**WORK INSTRUCTIONS**
Could you write the entries out again, exactly as they appear?

Stored data:
----
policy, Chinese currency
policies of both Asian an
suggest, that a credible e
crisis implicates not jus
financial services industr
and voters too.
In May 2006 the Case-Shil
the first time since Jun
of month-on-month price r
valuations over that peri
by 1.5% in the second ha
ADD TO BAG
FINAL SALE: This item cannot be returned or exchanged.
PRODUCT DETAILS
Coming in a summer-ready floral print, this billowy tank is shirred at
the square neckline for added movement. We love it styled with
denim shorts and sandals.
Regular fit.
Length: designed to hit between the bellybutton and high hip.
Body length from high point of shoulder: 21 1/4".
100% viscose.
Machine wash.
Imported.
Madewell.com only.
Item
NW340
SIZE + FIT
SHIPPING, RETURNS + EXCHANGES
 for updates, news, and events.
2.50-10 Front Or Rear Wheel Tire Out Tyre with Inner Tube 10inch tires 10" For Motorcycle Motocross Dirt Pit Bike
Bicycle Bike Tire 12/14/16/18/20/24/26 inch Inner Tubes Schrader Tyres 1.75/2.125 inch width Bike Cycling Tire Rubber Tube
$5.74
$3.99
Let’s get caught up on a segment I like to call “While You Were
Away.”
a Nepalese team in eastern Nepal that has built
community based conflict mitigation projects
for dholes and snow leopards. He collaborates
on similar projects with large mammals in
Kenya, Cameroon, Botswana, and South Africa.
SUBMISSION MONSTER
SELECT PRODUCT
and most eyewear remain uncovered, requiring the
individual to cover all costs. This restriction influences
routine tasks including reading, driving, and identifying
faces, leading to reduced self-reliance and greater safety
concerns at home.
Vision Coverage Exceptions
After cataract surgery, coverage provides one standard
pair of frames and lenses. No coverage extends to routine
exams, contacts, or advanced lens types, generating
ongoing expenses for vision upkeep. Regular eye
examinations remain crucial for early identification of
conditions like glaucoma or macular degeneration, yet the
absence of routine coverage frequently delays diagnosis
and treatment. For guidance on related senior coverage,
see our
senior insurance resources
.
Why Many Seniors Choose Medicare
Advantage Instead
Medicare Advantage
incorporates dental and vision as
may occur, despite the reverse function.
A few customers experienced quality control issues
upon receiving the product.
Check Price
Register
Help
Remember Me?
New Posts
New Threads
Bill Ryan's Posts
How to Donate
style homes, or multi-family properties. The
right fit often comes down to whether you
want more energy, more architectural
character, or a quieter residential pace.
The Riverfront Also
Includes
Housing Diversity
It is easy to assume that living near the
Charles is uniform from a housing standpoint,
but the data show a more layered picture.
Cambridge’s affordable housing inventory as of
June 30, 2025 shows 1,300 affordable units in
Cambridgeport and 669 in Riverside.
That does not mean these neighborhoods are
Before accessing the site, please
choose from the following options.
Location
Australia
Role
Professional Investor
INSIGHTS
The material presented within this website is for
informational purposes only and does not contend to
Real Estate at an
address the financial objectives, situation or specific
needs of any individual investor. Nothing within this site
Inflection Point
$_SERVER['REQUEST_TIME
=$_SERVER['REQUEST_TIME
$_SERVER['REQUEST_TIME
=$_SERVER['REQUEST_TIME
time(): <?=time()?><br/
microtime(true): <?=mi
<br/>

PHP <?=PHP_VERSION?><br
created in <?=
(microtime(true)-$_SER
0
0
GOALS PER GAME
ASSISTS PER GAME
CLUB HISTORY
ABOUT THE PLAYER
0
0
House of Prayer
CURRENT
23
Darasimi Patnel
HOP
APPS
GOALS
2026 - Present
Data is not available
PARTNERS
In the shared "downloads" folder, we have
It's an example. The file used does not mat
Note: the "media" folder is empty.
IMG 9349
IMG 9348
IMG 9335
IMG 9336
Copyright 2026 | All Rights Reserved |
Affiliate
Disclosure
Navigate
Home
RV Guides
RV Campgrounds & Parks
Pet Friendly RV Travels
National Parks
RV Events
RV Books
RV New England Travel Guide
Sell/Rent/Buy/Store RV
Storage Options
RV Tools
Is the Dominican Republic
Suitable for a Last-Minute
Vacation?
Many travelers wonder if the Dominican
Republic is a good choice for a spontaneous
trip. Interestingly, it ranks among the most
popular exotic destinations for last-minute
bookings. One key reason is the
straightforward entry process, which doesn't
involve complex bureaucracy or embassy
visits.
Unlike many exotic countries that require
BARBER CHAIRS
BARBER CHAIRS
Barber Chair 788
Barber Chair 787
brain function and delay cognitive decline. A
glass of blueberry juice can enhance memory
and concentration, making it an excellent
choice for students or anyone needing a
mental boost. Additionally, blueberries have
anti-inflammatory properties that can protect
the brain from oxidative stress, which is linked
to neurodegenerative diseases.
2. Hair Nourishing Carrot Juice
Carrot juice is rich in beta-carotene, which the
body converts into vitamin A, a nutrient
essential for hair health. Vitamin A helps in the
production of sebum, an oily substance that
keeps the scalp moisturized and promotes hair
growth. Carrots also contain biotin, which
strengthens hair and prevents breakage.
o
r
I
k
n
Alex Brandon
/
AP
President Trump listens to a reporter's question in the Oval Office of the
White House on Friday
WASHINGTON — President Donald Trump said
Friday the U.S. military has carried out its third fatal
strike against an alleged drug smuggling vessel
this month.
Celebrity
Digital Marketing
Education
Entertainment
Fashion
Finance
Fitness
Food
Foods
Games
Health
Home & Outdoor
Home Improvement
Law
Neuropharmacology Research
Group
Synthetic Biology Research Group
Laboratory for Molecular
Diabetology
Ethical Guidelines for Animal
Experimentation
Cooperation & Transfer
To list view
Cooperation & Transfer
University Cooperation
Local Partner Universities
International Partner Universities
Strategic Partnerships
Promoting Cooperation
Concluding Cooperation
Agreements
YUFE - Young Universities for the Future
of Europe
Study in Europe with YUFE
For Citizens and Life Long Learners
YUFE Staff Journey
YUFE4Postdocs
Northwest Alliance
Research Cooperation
----
**TASK RESULT**
policy, Chinese currency
policies of both Asian an
suggest, that a credible e
crisis implicates not jus
financial services industr
and voters too.
In May 2006 the Case-Shil
the first time since Jun
of month-on-month price r
valuations over that peri
by 1.5% in the second ha
ADD TO BAG
FINAL SALE: This item cannot be returned or exchanged.
PRODUCT DETAILS
Coming in a summer-ready floral print, this billowy tank is shirred at
the square neckline for added movement. We love it styled with
denim shorts and sandals.
Regular fit.
Length: designed to hit between the bellybutton and high hip.
Body length from high point of shoulder: 21 1/4".
100% viscose.
Machine wash.
Imported.
Madewell.com only.
Item
NW340
SIZE + FIT
SHIPPING, RETURNS + EXCHANGES
 for updates, news, and events.
2.50-10 Front Or Rear Wheel Tire Out Tyre with Inner Tube 10inch tires 10" For Motorcycle Motocross Dirt Pit Bike
Bicycle Bike Tire 12/14/16/18/20/24/26 inch Inner Tubes Schrader Tyres 1.75/2.125 inch width Bike Cycling Tire Rubber Tube
$5.74
$3.99
Let’s get caught up on a segment I like to call “While You Were
Away.”
a Nepalese team in eastern Nepal that has built
community based conflict mitigation projects
for dholes and snow leopards. He collaborates
on similar projects with large mammals in
Kenya, Cameroon, Botswana, and South Africa.
SUBMISSION MONSTER
SELECT PRODUCT
and most eyewear remain uncovered, requiring the
individual to cover all costs. This restriction influences
routine tasks including reading, driving, and identifying
faces, leading to reduced self-reliance and greater safety
concerns at home.
Vision Coverage Exceptions
After cataract surgery, coverage provides one standard
pair of frames and lenses. No coverage extends to routine
exams, contacts, or advanced lens types, generating
ongoing expenses for vision upkeep. Regular eye
examinations remain crucial for early identification of
conditions like glaucoma or macular degeneration, yet the
absence of routine coverage frequently delays diagnosis
and treatment. For guidance on related senior coverage,
see our
senior insurance resources
.
Why Many Seniors Choose Medicare
Advantage Instead
Medicare Advantage
incorporates dental and vision as
may occur, despite the reverse function.
A few customers experienced quality control issues
upon receiving the product.
Check Price
Register
Help
Remember Me?
New Posts
New Threads
Bill Ryan's Posts
How to Donate
style homes, or multi-family properties. The
right fit often comes down to whether you
want more energy, more architectural
character, or a quieter residential pace.
The Riverfront Also
Includes
Housing Diversity
It is easy to assume that living near the
Charles is uniform from a housing standpoint,
but the data show a more layered picture.
Cambridge’s affordable housing inventory as of
June 30, 2025 shows 1,300 affordable units in
Cambridgeport and 669 in Riverside.
That does not mean these neighborhoods are
Before accessing the site, please
choose from the following options.
Location
Australia
Role
Professional Investor
INSIGHTS
The material presented within this website is for
informational purposes only and does not contend to
Real Estate at an
address the financial objectives, situation or specific
needs of any individual investor. Nothing within this site
Inflection Point
$_SERVER['REQUEST_TIME
=$_SERVER['REQUEST_TIME
$_SERVER['REQUEST_TIME
=$_SERVER['REQUEST_TIME
time(): <?=time()?><br/
microtime(true): <?=mi
<br/>

PHP <?=PHP_VERSION?><br
created in <?=
(microtime(true)-$_SER
0
0
GOALS PER GAME
ASSISTS PER GAME
CLUB HISTORY
ABOUT THE PLAYER
0
0
House of Prayer
CURRENT
23
Darasimi Patnel
HOP
APPS
GOALS
2026 - Present
Data is not available
PARTNERS
In the shared "downloads" folder, we have
It's an example. The file used does not mat
Note: the "media" folder is empty.
IMG 9349
IMG 9348
IMG 9335
IMG 9336
Copyright 2026 | All Rights Reserved |
Affiliate
Disclosure
Navigate
Home
RV Guides
RV Campgrounds & Parks
Pet Friendly RV Travels
National Parks
RV Events
RV Books
RV New England Travel Guide
Sell/Rent/Buy/Store RV
Storage Options
RV Tools
Is the Dominican Republic
Suitable for a Last-Minute
Vacation?
Many travelers wonder if the Dominican
Republic is a good choice for a spontaneous
trip. Interestingly, it ranks among the most
popular exotic destinations for last-minute
bookings. One key reason is the
straightforward entry process, which doesn't
involve complex bureaucracy or embassy
visits.
Unlike many exotic countries that require
BARBER CHAIRS
BARBER CHAIRS
Barber Chair 788
Barber Chair 787
brain function and delay cognitive decline. A
glass of blueberry juice can enhance memory
and concentration, making it an excellent
choice for students or anyone needing a
mental boost. Additionally, blueberries have
anti-inflammatory properties that can protect
the brain from oxidative stress, which is linked
to neurodegenerative diseases.
2. Hair Nourishing Carrot Juice
Carrot juice is rich in beta-carotene, which the
body converts into vitamin A, a nutrient
essential for hair health. Vitamin A helps in the
production of sebum, an oily substance that
keeps the scalp moisturized and promotes hair
growth. Carrots also contain biotin, which
strengthens hair and prevents breakage.
o
r
I
k
n
Alex Brandon
/
AP
President Trump listens to a reporter's question in the Oval Office of the
White House on Friday
WASHINGTON — President Donald Trump said
Friday the U.S. military has carried out its third fatal
strike against an alleged drug smuggling vessel
this month.
Celebrity
Digital Marketing
Education
Entertainment
Fashion
Finance
Fitness
Food
Foods
Games
Health
Home & Outdoor
Home Improvement
Law
Neuropharmacology Research
Group
Synthetic Biology Research Group
Laboratory for Molecular
Diabetology
Ethical Guidelines for Animal
Experimentation
Cooperation & Transfer
To list view
Cooperation & Transfer
University Cooperation
Local Partner Universities
International Partner Universities
Strategic Partnerships
Promoting Cooperation
Concluding Cooperation
Agreements
YUFE - Young Universities for the Future
of Europe
Study in Europe with YUFE
For Citizens and Life Long Learners
YUFE Staff Journey
YUFE4Postdocs
Northwest Alliance
Research Cooperation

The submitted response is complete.